MATERIAL SUPPLIED:
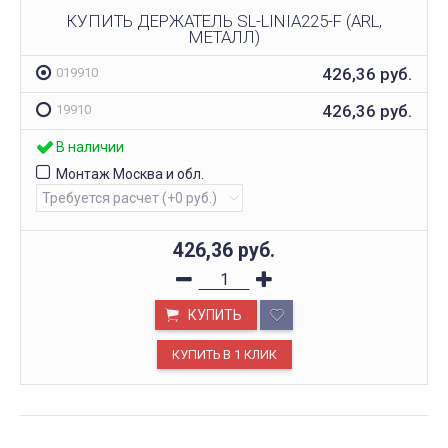
КУПИТЬ ДЕРЖАТЕЛЬ SL-LINIA225-F (ARL,
МЕТАЛЛ)
426,36
руб.
019910
426,36
руб.
19910
В наличии
Монтаж Москва и обл.
426,36
руб.
КУПИТЬ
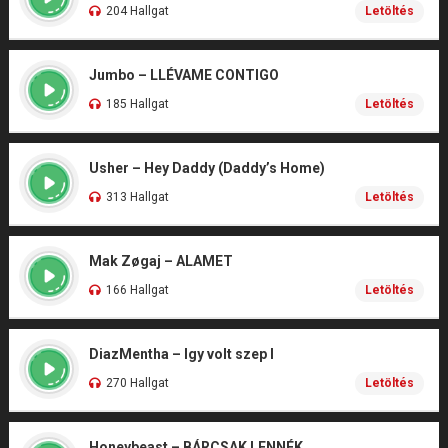
204 Hallgat
Letöltés
Jumbo – LLÉVAME CONTIGO
185 Hallgat
Letöltés
Usher – Hey Daddy (Daddy’s Home)
313 Hallgat
Letöltés
Mak Zøgaj – ALAMET
166 Hallgat
Letöltés
DiazMentha – Igy volt szep I
270 Hallgat
Letöltés
Honeybeast – BÁRCSAK LENNÉK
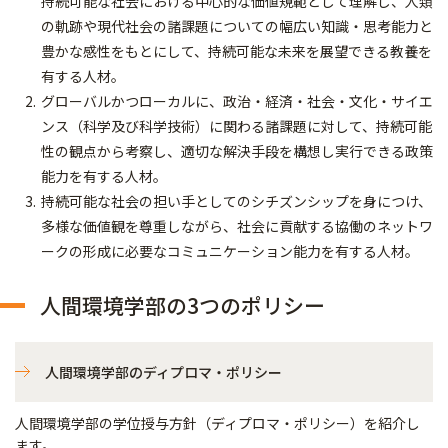
持続可能な社会における中心的な価値規範として理解し、人類
の軌跡や現代社会の諸課題についての幅広い知識・思考能力と
豊かな感性をもとにして、持続可能な未来を展望できる教養を
有する人材。
グローバルかつローカルに、政治・経済・社会・文化・サイエ
ンス（科学及び科学技術）に関わる諸課題に対して、持続可能
性の観点から考察し、適切な解決手段を構想し実行できる政策
能力を有する人材。
持続可能な社会の担い手としてのシチズンシップを身につけ、
多様な価値観を尊重しながら、社会に貢献する協働のネットワ
ークの形成に必要なコミュニケーション能力を有する人材。
人間環境学部の3つのポリシー
人間環境学部のディプロマ・ポリシー
人間環境学部の学位授与方針（ディプロマ・ポリシー）を紹介し
ます。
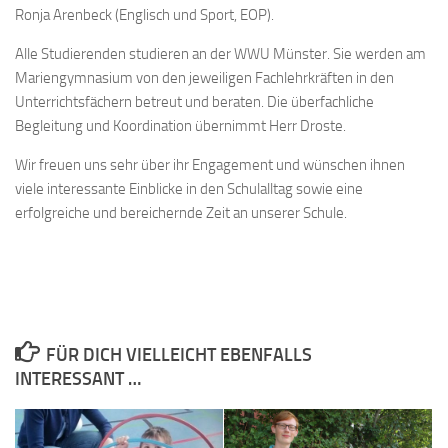
Ronja Arenbeck (Englisch und Sport, EOP).
Alle Studierenden studieren an der WWU Münster. Sie werden am
Mariengymnasium von den jeweiligen Fachlehrkräften in den
Unterrichtsfächern betreut und beraten. Die überfachliche
Begleitung und Koordination übernimmt Herr Droste.
Wir freuen uns sehr über ihr Engagement und wünschen ihnen
viele interessante Einblicke in den Schulalltag sowie eine
erfolgreiche und bereichernde Zeit an unserer Schule.
FÜR DICH VIELLEICHT EBENFALLS
INTERESSANT …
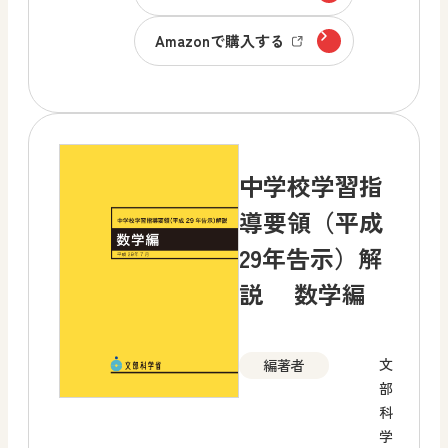
Amazonで購入する
中学校学習指
導要領（平成
29年告示）解
説 数学編
文
編著者
部
科
学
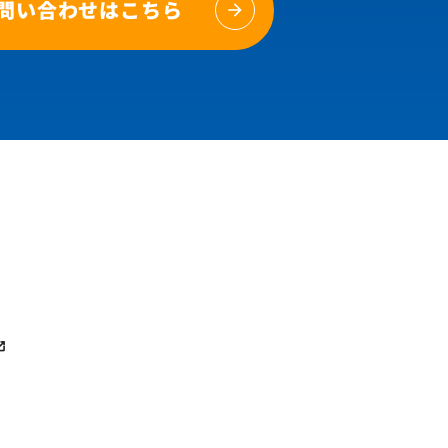
問い合わせはこちら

WORK REQUEST:
Exclude the images and copy every record above exactly.

ANSWER TO THIS TASK:
КУПИТЬ ДЕРЖАТЕЛЬ SL-LINIA225-F (ARL,
МЕТАЛЛ)
426,36
руб.
019910
426,36
руб.
19910
В наличии
Монтаж Москва и обл.
426,36
руб.
КУПИТЬ
204 Hallgat
Letöltés
Jumbo – LLÉVAME CONTIGO
185 Hallgat
Letöltés
Usher – Hey Daddy (Daddy’s Home)
313 Hallgat
Letöltés
Mak Zøgaj – ALAMET
166 Hallgat
Letöltés
DiazMentha – Igy volt szep I
270 Hallgat
Letöltés
Honeybeast – BÁRCSAK LENNÉK
持続可能な社会における中心的な価値規範として理解し、人類
の軌跡や現代社会の諸課題についての幅広い知識・思考能力と
豊かな感性をもとにして、持続可能な未来を展望できる教養を
有する人材。
グローバルかつローカルに、政治・経済・社会・文化・サイエ
ンス（科学及び科学技術）に関わる諸課題に対して、持続可能
性の観点から考察し、適切な解決手段を構想し実行できる政策
能力を有する人材。
持続可能な社会の担い手としてのシチズンシップを身につけ、
多様な価値観を尊重しながら、社会に貢献する協働のネットワ
ークの形成に必要なコミュニケーション能力を有する人材。
人間環境学部の3つのポリシー
人間環境学部のディプロマ・ポリシー
人間環境学部の学位授与方針（ディプロマ・ポリシー）を紹介し
ます。
Ronja Arenbeck (Englisch und Sport, EOP).
Alle Studierenden studieren an der WWU Münster. Sie werden am
Mariengymnasium von den jeweiligen Fachlehrkräften in den
Unterrichtsfächern betreut und beraten. Die überfachliche
Begleitung und Koordination übernimmt Herr Droste.
Wir freuen uns sehr über ihr Engagement und wünschen ihnen
viele interessante Einblicke in den Schulalltag sowie eine
erfolgreiche und bereichernde Zeit an unserer Schule.
FÜR DICH VIELLEICHT EBENFALLS
INTERESSANT …
Amazonで購入する
中学校学習指
導要領（平成
29年告示）解
説 数学編
文
編著者
部
科
学
問い合わせはこちら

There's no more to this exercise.